LEHI — Beauty and the Beast from the Lehi City Arts Council at Willowcreek Middle School is a wonderful, magical production that’s perfect for families. The show is exciting and fun, and the family atmosphere is enhanced by the presence of several families who are in the production together.
Director Kurt Elison made some excellent casting choices, including Erica Glenn, who played a lovely and animated Belle that complemented well David Henry‘s Beast. Henry was gruff and had a great growling voice, and while he struggled with hitting the long notes in Alan Menken‘s score (with lyrics by Howard Ashman and Tim Rice) in songs like “If I Can’t Love Her,” he played the character’s progression of gradually falling in love very well. Stephen Miner, who played Lefou, was a marvelous supporting character to Kyle Fotheringham‘s Gaston. Miner was rowdy and entertaining without being obnoxious.

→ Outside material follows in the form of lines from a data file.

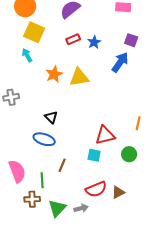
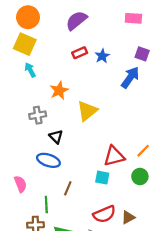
yellow square: (34, 32) -> (25, 44), moved
yellow triangle: (79, 77) -> (87, 111), moved, turned -30
gray cross: (11, 97) -> (38, 115), moved
orange line: (138, 123) -> (143, 151), moved, turned 32
pink semicircle: (17, 171) -> (20, 184), moved, size x0.7

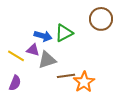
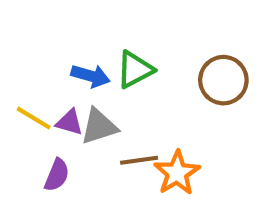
brown circle: (101, 19) -> (223, 80), moved
purple triangle: (33, 50) -> (69, 122), moved
purple semicircle: (15, 83) -> (57, 175), moved

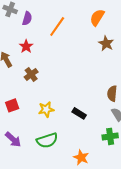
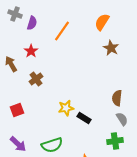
yellow star: (46, 109) -> (66, 108), moved

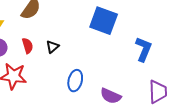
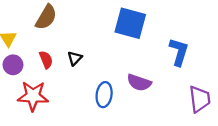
purple semicircle: (111, 96) -> (139, 83), moved

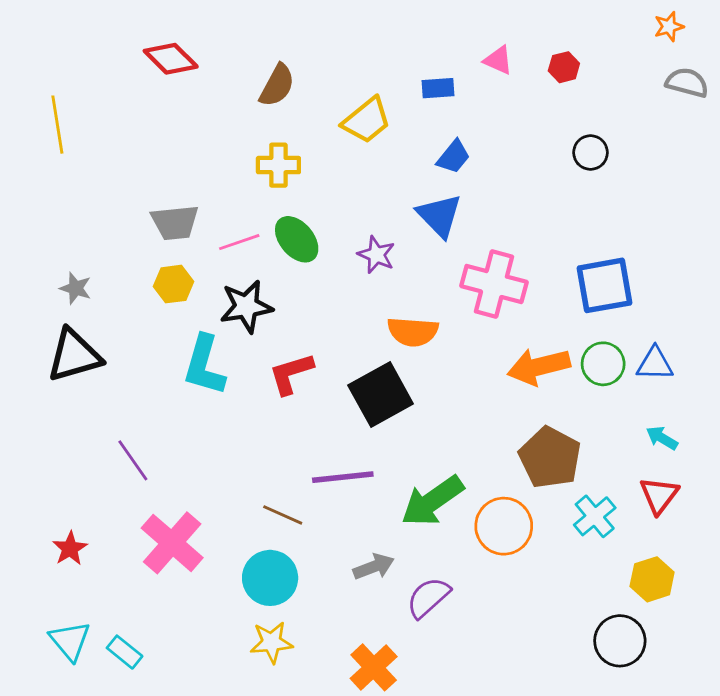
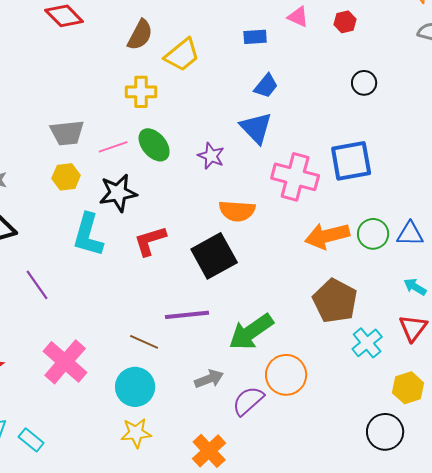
yellow trapezoid: (367, 120) -> (182, 55), moved
blue square: (604, 285) -> (351, 161), moved
purple line: (133, 460) -> (37, 285), moved
orange circle: (504, 526) -> (286, 375), moved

Even though Beauty and the Beast is a children’s show, I would have liked the villains to be more villainous. Fotheringham has “biceps to spare” and played arrogance very well, but he wasn’t convincing as a character who could actually cause harm to anyone, which is what Linda Woolverton‘s script demands. Monsieur D’Arque (played by Max Durrant) was sneaky and creepy and had a fantastic voice, but his version of slinking looked kind of like he was trying to cha-cha real smoothly.
The set, designed by Jerry Hatch and Ryan Jeppson, was charming and magical, with gigantic books that the cast pulled out and opened to create smaller sets of the book shop, Belle’s home, and the dungeon of the castle. Having the story happening inside actual books added to the sense of whimsy. They weren’t titles that Belle would have had access to in 1700’s France, but they were titles children in the audience might recognize.
Set pieces were moved by cast members instead of stage crew, which helped to maintain suspension of disbelief as there was no one dressed in modern street clothes sneaking on and off the stage. However, the grand reveal of the library was disappointing, as the Beast just led Belle to the same set of book-stairs she’d been climbing up and down during the whole performance. One more giant book that unfolded to be her beloved library would have given that moment the cinematic splendor it deserved. The costumes by Mariah Knittle were fun, rich, colorful, and directly reminiscent of the Disney movie, so children in the audience can identify the characters they already know and love.
There were some technical difficulties with mics cutting out or giving feedback, but other than that the show went off without a hitch, with set changes well-rehearsed and not distracting. For the transformation from beast to man, the technical staff just turned off the lights and blew some smoke, which seems like cheating. But the crowd cheered when the prince appeared, so in the end, it was effective.
If there’s anything that can shatter the illusion created by a great musical, it’s someone pretending to play a musical instrument. That’s why it was so fantastic to have Raelynn Robbins as the coat stand actually playing the violin to serenade Belle and the Beast during their iconic ballroom scene. It was a gorgeous complement to Julie Jensen‘s enchanting performance of the song “Beauty and the Beast” as she played the role of Mrs. Potts
The ensemble for this production was full of great singers, including soaring sopranos. The melody got swallowed by those powerful sopranos in the song “Human Again,” but overall, the supporting cast was energetic and talented. The ensemble read as a group of characters instead of human props, which is particularly difficult to achieve when they’re playing, well, props. The napkins during “Be Our Guest” and the villagers during “The Mob Song” were particularly full-bodied, supporting characters.
Overall, it was a very nice community production that would be great to take even small children to. The show runs through August 20th, and audience members also have the option of purchasing tickets to a princess tea with Belle on August 20th before the show.